GPLVM is a dimensionality reduction technique which maps a (highly dimensional) observed space to a smaller dimensional latent space. To initialize our model we only define the dimensions of the latent space, the initialisation method and our observed data Y:

Y = some high dimensional dataset
gplvm = GPLVM(Y, 2, init='PCA')

Initialisation

  1. GPLVM starts from an initialisation of X (the latent space). This initialisation can be set using a external method (for example Isomap when doing localisation). Otherwise principle component analysis (PCA) is used.

    One could wonder, why use a dimensionality reduction algorithm as the starting point of a dimensionality reduction problem? Can one not use PCA alone? Well, PCA is a linear reduction algorithm. By using specific kernels the GPLVM can be used as a non-linear model which results in, for some types of data, a better fit. This is particular prominent when the data contains noise. The GPLVM model usually results in a far better fit than PCA on the noisy data.

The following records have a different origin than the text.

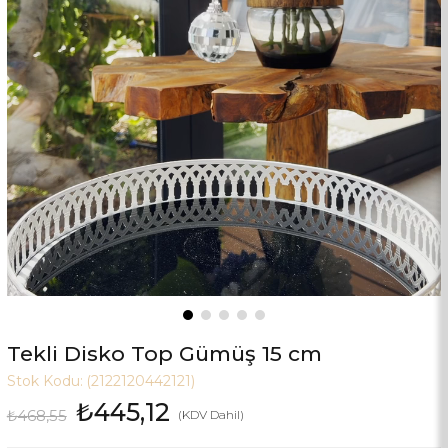
Tekli Disko Top Gümüş 15 cm
Stok Kodu:
(2122120442121)
₺445,12
₺468,55
(KDV Dahil)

  2. After initialisation a kernel is constructed. This can be a custom kernel (set by the user) or a default kernel. The default kernel is a Guassian / Least Squares / RBF kernel with a lengthscale set to the variance of the principle components of the PCA initialisation. A bias kernel is added to the Guassian kernel. The parameters of these kernels can be optimised.

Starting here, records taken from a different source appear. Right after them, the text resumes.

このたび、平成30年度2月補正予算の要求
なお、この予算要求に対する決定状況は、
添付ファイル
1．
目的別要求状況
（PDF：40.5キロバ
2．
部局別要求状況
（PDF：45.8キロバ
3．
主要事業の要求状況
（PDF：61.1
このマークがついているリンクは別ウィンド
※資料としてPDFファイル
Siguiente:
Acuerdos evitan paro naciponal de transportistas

  3. GPLVM extends a GP model with the defined kernel and a Guassian Inference method.

  4. After all values are set the GP model performs inference, calculates the log marginal likelihood and gradients.

    More specifically, on any changes to the model parameters (e.g. during optimisation) the parameters_changed() function is called which, in the case of GP, reperforms inference.

Optimisation

After initialisation of the model the parameters must be trained. For a simple GP regression problem this means optimising the kernel parameters. For GPLVM we also optimise the latent space X as this what we want to learn.

With GP regression we are interested in predicting new and unseen points. Here the full training data (X and Y) are known and the primary focus is optimising the parameters of the kernel. With GPLVM we are interested the mapping from the observed space to the latent space. Therefore we optimise both the parameters and the latent space.

Optimisation is performed using an optimiser which defaults to a implementation of conjugate gradient descent. Optimisers use the log likelihood and gradients as input. The priors on the parameters are used to constrain the values. After each iteration of the optimiser the parameters are changed and the the parameters_changed() function is called.

Final remarks

This post was a short investigation of the inner workings of a model in the GPy framework. These models are of course, in terms of implementation, a lot more elaborate than described here. A closer look to the source code can help with any questions.

References & Notes

  1. Lawrence, N. D. (2005). Probabilistic Non-linear Principal Component Analysis with Gaussian Process Latent Variable Models. The Journal of Machine Learning Research, 6, 1783–1816.

    Lawrence, N. D. (2004). Gaussian Process Latent Variable Models for Visualisation of High Dimensional Data. In Advances in Neural Information Processing Systems 16 (pp. 329–336).